Synthesis of eicosanoids.

These molecules are very short-lived, meaning that they’re rapidly broken down in plasma after they’re produced. Their half-life is only 1 minute! They’re called eicosanoids because they are 20 carbons long fatty acids, and the Greek word for 20 is είκοσι, or eikosi. Prostaglandins, prostacyclins and thromboxanes are collectively called prostanoids.

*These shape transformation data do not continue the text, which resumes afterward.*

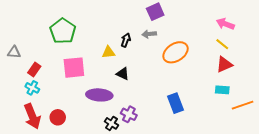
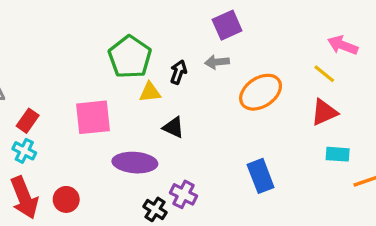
green pentagon: (63, 31) -> (130, 57), moved
yellow line: (222, 44) -> (324, 74), moved
red triangle: (224, 65) -> (324, 112), moved

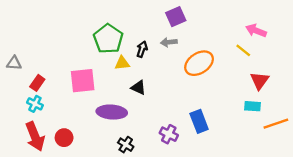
red triangle: (324, 112) -> (260, 81), moved, turned -30
purple cross: (183, 194) -> (169, 134), moved

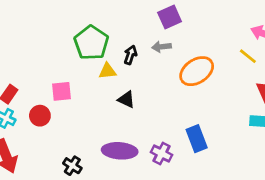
pink square: (83, 81) -> (62, 91), size x0.7
purple ellipse: (112, 112) -> (120, 151), moved
red circle: (64, 138) -> (40, 116), moved
black cross: (126, 145) -> (72, 166), moved

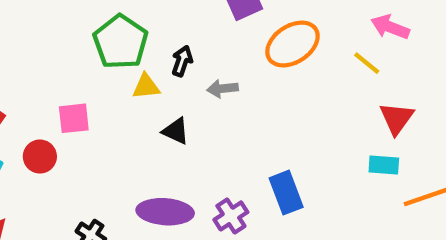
gray arrow: (161, 47) -> (222, 89), moved
orange ellipse: (197, 71) -> (292, 44), moved
purple cross: (161, 153) -> (231, 216), turned 30

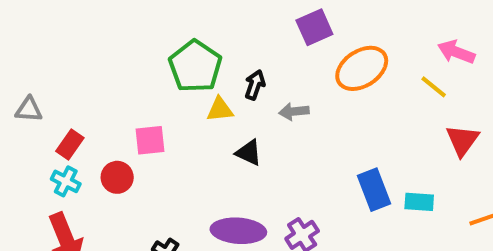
cyan rectangle: (384, 165) -> (419, 202), moved
blue rectangle: (286, 193) -> (374, 190), moved

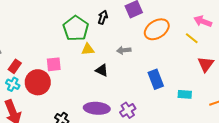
black arrow: (255, 85) -> (103, 17), moved
red circle: (117, 177) -> (38, 82), size x1.6
blue rectangle: (374, 190) -> (156, 79), moved

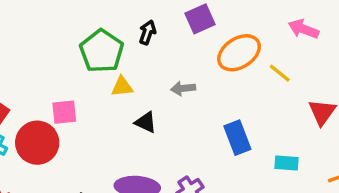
pink arrow: (203, 21) -> (303, 29), moved
yellow line: (192, 38) -> (280, 73), moved

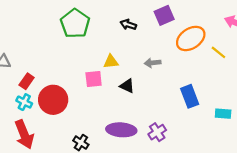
black arrow: (147, 32) -> (128, 25), turned -91
green pentagon: (102, 51) -> (75, 23), moved
pink square: (64, 112) -> (94, 79), moved

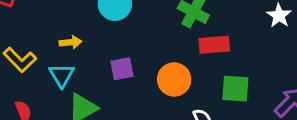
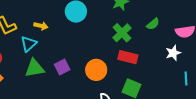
purple square: (122, 69) -> (62, 67), moved, turned -35

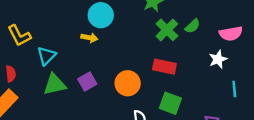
yellow arrow: (41, 26) -> (89, 38), moved
green cross: (122, 33) -> (167, 30), moved

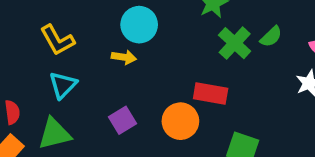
yellow L-shape: (19, 36) -> (57, 40), moved
red rectangle: (164, 67) -> (211, 94), moved
green triangle: (55, 84) -> (54, 134), moved

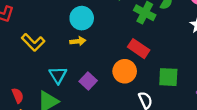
cyan triangle: (63, 85) -> (58, 75), moved
red rectangle: (211, 94) -> (139, 49), turned 40

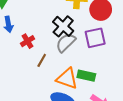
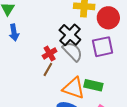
red cross: (28, 41) -> (50, 53), moved
gray semicircle: (66, 43) -> (72, 51), turned 90

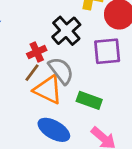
gray semicircle: (72, 51) -> (61, 71), moved
orange triangle: (74, 88) -> (48, 90), moved

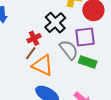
gray semicircle: (61, 71) -> (69, 50), moved
green rectangle: (89, 100) -> (88, 62), moved

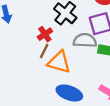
gray semicircle: (69, 50) -> (85, 40), turned -40

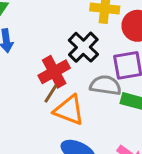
red cross: (45, 34) -> (54, 72), size x1.5

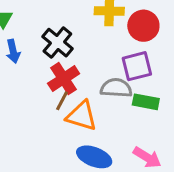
black cross: (83, 47) -> (57, 43), moved

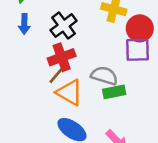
purple square: (137, 66) -> (138, 50), moved
green rectangle: (146, 102) -> (114, 92), moved, turned -35

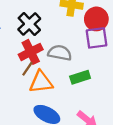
gray semicircle: (104, 76) -> (60, 53), moved
orange triangle: (69, 92) -> (41, 82), turned -30

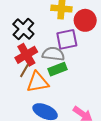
purple square: (97, 38) -> (67, 39), moved
green rectangle: (80, 77) -> (58, 69), moved

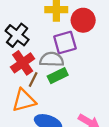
brown line: (24, 71) -> (33, 79), moved
orange triangle: (38, 82) -> (24, 100), moved

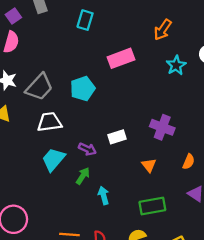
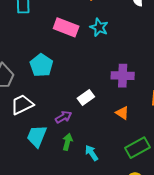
pink rectangle: (121, 58) -> (66, 27), turned 60
cyan star: (176, 65) -> (99, 27), moved
purple arrow: (87, 149) -> (63, 117), turned -35

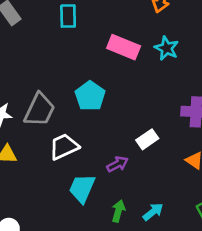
green arrow: (67, 142) -> (118, 211), moved
cyan arrow: (92, 153) -> (153, 212), turned 84

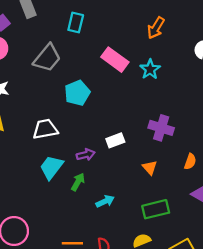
gray trapezoid: (39, 110) -> (47, 58), moved
green arrow: (118, 211) -> (78, 182), moved

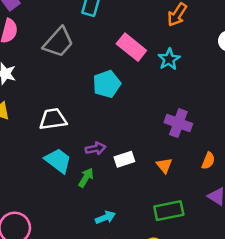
cyan pentagon: (77, 93) -> (107, 84), moved
white rectangle: (115, 140) -> (124, 159), moved
cyan trapezoid: (51, 167) -> (58, 161), turned 88
cyan arrow: (105, 201) -> (105, 217), moved

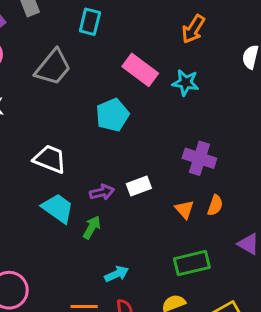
cyan star: (169, 59) -> (186, 83), turned -30
white trapezoid: (53, 119) -> (50, 159), turned 32
white rectangle: (124, 159) -> (139, 186), moved
orange semicircle: (208, 161) -> (215, 205), moved

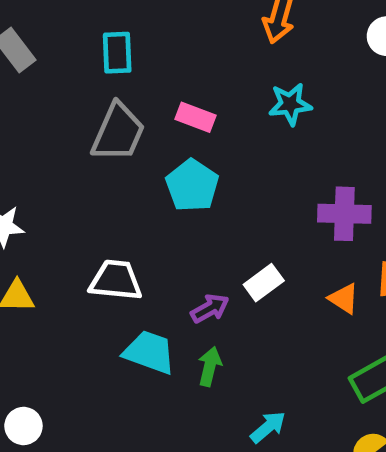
gray trapezoid: (53, 67) -> (118, 132), moved
pink rectangle: (140, 70) -> (195, 117), moved, size x0.7

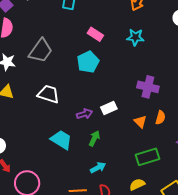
gray trapezoid: (118, 132) -> (41, 51), moved
cyan trapezoid: (149, 352) -> (61, 140), moved
green arrow: (210, 366) -> (94, 138), moved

Prostanoids (prostacyclins, prostaglandins and thromboxanes):

Cyclooxygenase (COX), which produces prostanoids, has two isoforms: COX-1 and COX-2. COX-1 is constantly expressed and produces prostanoids that have physiological, homeostatic functions.

COX-2 on the other hand is inducible, so it’s only activated when needed. It’s activated in response to pathological stimuli like inflammation or injury. These prostanoids play a role in inflammation, pain and fever.

Prostanoids act on G-protein coupled receptors. Here are some of them. This isn’t important to know, just illustrative.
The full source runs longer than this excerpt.